Music producer Phil Spector, the man behind decades of pop hits and a convicted murderer, has died at age 81.
Spector died Saturday at a hospital of natural causes, according to the California Department of Corrections and Rehabilitation. His official cause of death will be determined by a medical examiner.
He helped curate the mainstream playlist for decades, with more than 20 tracks that charted on the Billboard Top 40 between 1961 and 1966 — many using his signature “wall of sound.” He worked with the Beatles, Tina Turner, Leonard Cohen, girl groups like the Ronettes and the Crystals, and others.
He effectively retired after putting out his last full record with the Ramones in 1979. In 2003 he killed actor and model Lara Clarkson, who was found dead at his mansion outside Los Angeles after he shot her in the mouth. In 2009, he was sentenced to 19 years to life in prison for second-degree murder.
Spector maintained his innocence, saying Clarkson killed herself. He was quoted in Esquire as saying, “I didn’t do anything wrong. … She kissed the gun.”

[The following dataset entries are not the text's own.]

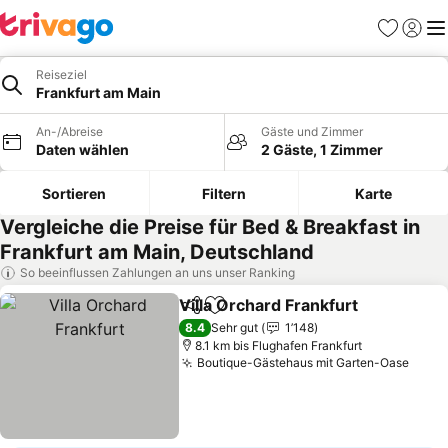
Favoriten
Einlog
Me
Reiseziel
Frankfurt am Main
An-/Abreise
Gäste und Zimmer
Daten wählen
2 Gäste, 1 Zimmer
Sortieren
Filtern
Karte
Vergleiche die Preise für Bed & Breakfast in
Frankfurt am Main, Deutschland
So beeinflussen Zahlungen an uns unser Ranking
Villa Orchard Frankfurt
Teilen
Zu Favoriten hinzufügen
Pre
8.4
Sehr gut
1’148
8.1 km bis Flughafen Frankfurt
Boutique-Gästehaus mit Garten-Oase
Preis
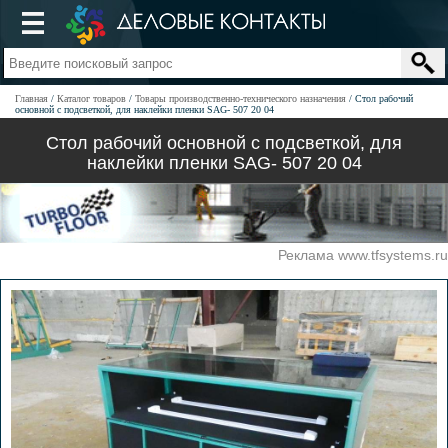
Главная
Каталог товаров
Товары производственно-технического назначения
Стол рабочий
основной с подсветкой, для наклейки пленки SAG- 507 20 04
Стол рабочий основной с подсветкой, для
наклейки пленки SAG- 507 20 04
Реклама www.tfsystems.ru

The first time he went to court, in 2007, it was declared a mistrial. He frequently wore wigs to court. Evidence came forward that Spector had a pattern of pointing guns at women since the ’70s.

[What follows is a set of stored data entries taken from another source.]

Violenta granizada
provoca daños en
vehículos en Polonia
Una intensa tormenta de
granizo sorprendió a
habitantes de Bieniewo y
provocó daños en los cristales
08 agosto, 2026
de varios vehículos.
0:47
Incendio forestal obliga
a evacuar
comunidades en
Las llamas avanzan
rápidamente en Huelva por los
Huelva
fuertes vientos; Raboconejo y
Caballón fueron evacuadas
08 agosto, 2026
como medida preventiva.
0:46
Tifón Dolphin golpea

In 2014, his lawyer told the Daily Mirror that Spector was in poor health and had lost the ability to speak. He would have been up for parole in 2024.
The Beach Boys’ Brian Wilson consistently cited Spector as a major influence on his songwriting, whose style he long tried to replicate. The song “He’s Sure the Boy I Love” by the Crystals “opened up a door of creativity for me like you wouldn’t believe,” Wilson once remarked. “Some people say drugs can open that door. But Phil Spector opened it up for me.”

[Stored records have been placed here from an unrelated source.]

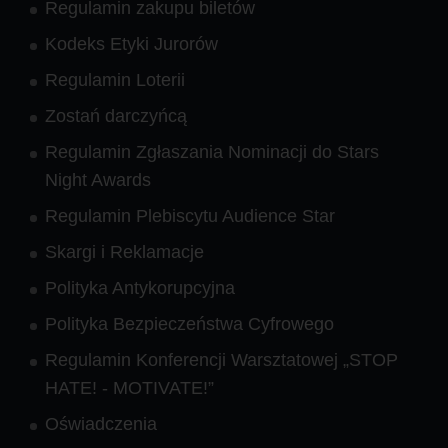
Regulamin zakupu biletów
Kodeks Etyki Jurorów
Regulamin Loterii
Zostań darczyńcą
Regulamin Zgłaszania Nominacji do Stars
Night Awards
Regulamin Plebiscytu Audience Star
Skargi i Reklamacje
Polityka Antykorupcyjna
Polityka Bezpieczeństwa Cyfrowego
Regulamin Konferencji Warsztatowej „STOP
HATE! - MOTIVATE!”
Oświadczenia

In the ’60s, Spector cowrote and produced classics like “Da Doo Ron Ron” and “Then He Kissed Me” by the Crystals; “Spanish Harlem” by Ben E. King, and “River Deep — Mountain High” by Ike and Tina Turner. He regularly collaborated with two pairs of married couple songwriters: Ellie Greenwich and Jeff Barry, and Cynthia Weil and Barry Mann — songs for a teenage audience about love and yearning, bliss and heartache, articulated in earnest and without irony in the way only pop music can.
Near the height of his career, in February 1965, Spector was interviewed by Time magazine. “You’ve Lost That Lovin’ Feelin’” — cowritten by Spector, Barry Mann, and Cynthia Weil and performed by the Righteous Brothers — had already spent several weeks at No. 1. At 3:46, it was the biggest record of his career, and way too long for radio play. Spector didn’t want to cut a second. He printed a “3:05” runtime on it to trick DJs. It would go on to have the most plays on the radio of any pop single in history from 1997 to 2019.
“We’re the only ones communicating with the teenagers,” he told Time magazine. “They are so prone to anxiety and destruction, and they can’t intellectualize their wounds. … Our music helps them to understand.”
While Spector made his career on writing teenage love songs, his personal love life was volatile and abusive. He became intensely jealous and territorial over his partners. His marriage with Ronnie, which ended in divorce in 1974, was defined by intense control, verbal abuse, and alcoholism. “When things got bad at home,” she writes in her biography Be My Baby, “I’d get raging drunk, pass out, and then spend ten days in rehab.”
At Spector’s worst, he was known for outbursts, screaming and threatening violence against his colleagues and wives. He had an obsession with guns, and he had reportedly pulled a gun on artists in the studio on occasion, including Leonard Cohen and the Ramones, as well as visitors to his home, strangers, girlfriends, and wives.
Devra Robitaille, Spector’s one-time personal assistant, said he once locked the door at his mansion, got out a shotgun, and pointed it to her temple during a verbal fight. Robitaille said he told her, “If you try to leave, I’ll pull the trigger.”
In their protracted divorce proceedings, Ronnie said Spector had a “mean and ungovernable temper” and had been “extremely cruel” to her and inflicted “great and grievous mental and physical suffering.”